## [Instructions for the task]
Search for the word "которая" in the entries. Each line that holds it should be copied.

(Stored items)
────────────────
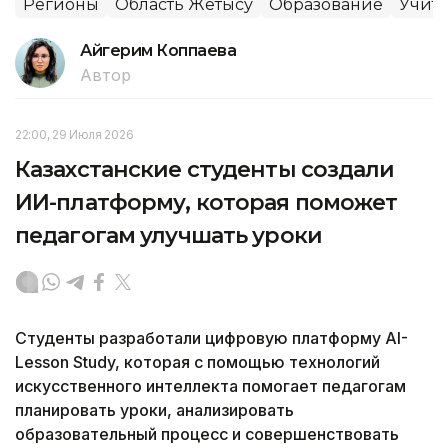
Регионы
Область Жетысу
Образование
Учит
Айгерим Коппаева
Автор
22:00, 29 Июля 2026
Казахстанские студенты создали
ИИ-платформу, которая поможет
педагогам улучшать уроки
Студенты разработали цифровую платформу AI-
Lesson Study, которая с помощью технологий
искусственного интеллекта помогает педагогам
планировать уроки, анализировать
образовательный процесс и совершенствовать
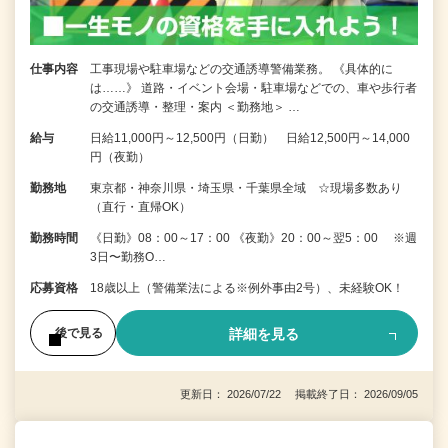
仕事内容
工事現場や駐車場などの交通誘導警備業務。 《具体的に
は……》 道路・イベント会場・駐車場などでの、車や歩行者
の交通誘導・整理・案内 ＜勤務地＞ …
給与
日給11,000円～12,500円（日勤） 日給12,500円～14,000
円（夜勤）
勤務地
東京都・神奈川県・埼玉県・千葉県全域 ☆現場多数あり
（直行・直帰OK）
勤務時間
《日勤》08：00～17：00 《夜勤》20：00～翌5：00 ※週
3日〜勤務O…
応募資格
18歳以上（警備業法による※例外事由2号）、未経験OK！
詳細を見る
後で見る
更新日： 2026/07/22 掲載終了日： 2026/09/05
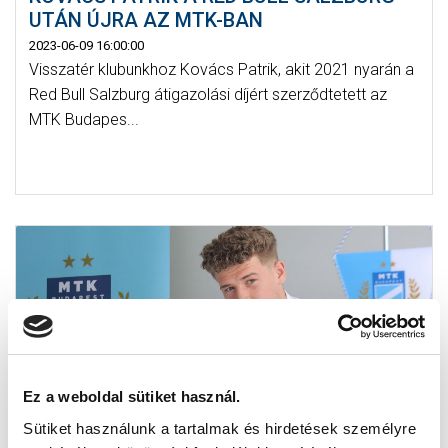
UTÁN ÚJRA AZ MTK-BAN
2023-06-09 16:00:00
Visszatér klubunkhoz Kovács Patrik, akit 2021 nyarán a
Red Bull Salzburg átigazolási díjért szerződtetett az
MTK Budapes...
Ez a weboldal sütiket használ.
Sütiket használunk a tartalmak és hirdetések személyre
────────────────
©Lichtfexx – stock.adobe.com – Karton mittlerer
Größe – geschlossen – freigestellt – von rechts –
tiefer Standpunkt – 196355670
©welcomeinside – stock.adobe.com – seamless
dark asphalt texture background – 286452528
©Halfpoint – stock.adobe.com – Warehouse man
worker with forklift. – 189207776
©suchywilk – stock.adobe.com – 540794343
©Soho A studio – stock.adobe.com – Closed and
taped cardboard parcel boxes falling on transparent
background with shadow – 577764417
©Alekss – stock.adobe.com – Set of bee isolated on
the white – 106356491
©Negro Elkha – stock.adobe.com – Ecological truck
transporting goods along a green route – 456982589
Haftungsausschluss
────────────────
## [Exercise response]
ИИ-платформу, которая поможет
Lesson Study, которая с помощью технологий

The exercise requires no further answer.